No problem (noise) with Your neighbours


----------



## Reid Rosefelt (May 8, 2019)

Paul Grymaud said:


> Hmm... *Playmobil #5610*
> Low quality but small and low budget.
> 4 monitors + synth + guitar + mikes...
> No problem (noise) with Your neighbours


Thank you.  This looks awesome, but at the moment I'm considering the PreSonus Eris series, until I hear a better suggestion.

I generally use headphones with SonarWorks at my desk. Getting this second set of speakers is more for just getting some sound out my computer, YouTube, etc. Again, I'm not going to be mastering with them.


----------



## whiskers (May 8, 2019)

TigerTheFrog said:


> I'm moving my studio in a different place in my apartment, so I'm moving my monitors there.
> 
> But I'd still like to have something small and decent-sounding at my current desk. I will continue to play and listen to music here, but pristine quality is not as important.
> 
> ...


I'm a big fan of my JBL LSR305s. Pretty sure they've had an update recently too.

https://reverb.com/p/jbl-lsr305-active-monitors-pair


----------



## whiskers (May 8, 2019)

@TigerTheFrog - looks like the new versions are the MKII (appended with a P.) they have 5", 6", and 8" versions. 

https://www.sweetwater.com/store/detail/LSR306MK2--jbl-306p-mkii-6.5-inch-powered-studio-monitor


----------



## shenrei (May 8, 2019)

For something small and within your budget, I believe your best bet are the JBL104s.

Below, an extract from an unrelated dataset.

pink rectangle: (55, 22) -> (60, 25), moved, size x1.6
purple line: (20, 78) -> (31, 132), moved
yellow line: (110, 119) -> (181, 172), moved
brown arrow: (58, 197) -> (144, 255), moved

https://www.sweetwater.com/store/de...es-104-4.5-inch-compact-powered-monitors-pair


----------



## Reid Rosefelt (May 8, 2019)

whiskers said:


> @TigerTheFrog - looks like the new versions are the MKII (appended with a P.) they have 5", 6", and 8" versions.
> 
> https://www.sweetwater.com/store/detail/LSR306MK2--jbl-306p-mkii-6.5-inch-powered-studio-monitor



It's odd. The 5" and the 8" versions of the P-series MkIIs currently sell for $149 each, while the 6.5" sells for $119. I may go with the 6.5 inch as it's only a little over my budget.


----------



## Reid Rosefelt (May 9, 2019)

I'm rethinking this due to the sale on now at JBL. The JBL 308P 8" monitors are now $100 off or $149 each. If I buy them at Musician's Friend now it's 15% off or $255. 

I'm thinking of getting these and using them in the studio, as they are probably much better--and certainly bigger--than the Event Tria Monitors at my desk. It's also possible that the Tria subwoofer would work with the JBLs. 

Do you think this is the best choice at the $255 price point? These speakers list for $500, but I suppose they go on sale often, maybe for even more than this 40% discount. 

And again, I am NOT a professional. Strictly a hobbyist, and one whose hearing is fading, particularly in the upper ranges.

This is a terrible time... too many sales going on. 

Thanks again for your expertise.


----------



## whiskers (May 9, 2019)

TigerTheFrog said:


> I'm rethinking this due to the sale on now at JBL. The JBL 308P 8" monitors are now $100 off or $149 each. If I buy them at Musician's Friend now it's 15% off or $255.
> 
> I'm thinking of getting these and using them in the studio, as they are probably much better--and certainly bigger--than the Event Tria Monitors at my desk. It's also possible that the Tria subwoofer would work with the JBLs.
> 
> ...


Can't speak specifically to the eight series but in JBL telestore series is a great entry level studio monitor sounds clean, clear, crisp, & accurate in my book.

The one thing you want to be careful of, and should affect your decision is the fact that these are powered studio monitors with a built-in amplifier. That means they will probably hear a bit of a hum or buzz on standby. Myself and hundreds of others have this notice in reviews. For me the issue was solved when buying balanced TRS cables and an audio interface. If You already have those I would say it's the best bank for your buck probably. Without those I'm sure the issue would get pretty annoying.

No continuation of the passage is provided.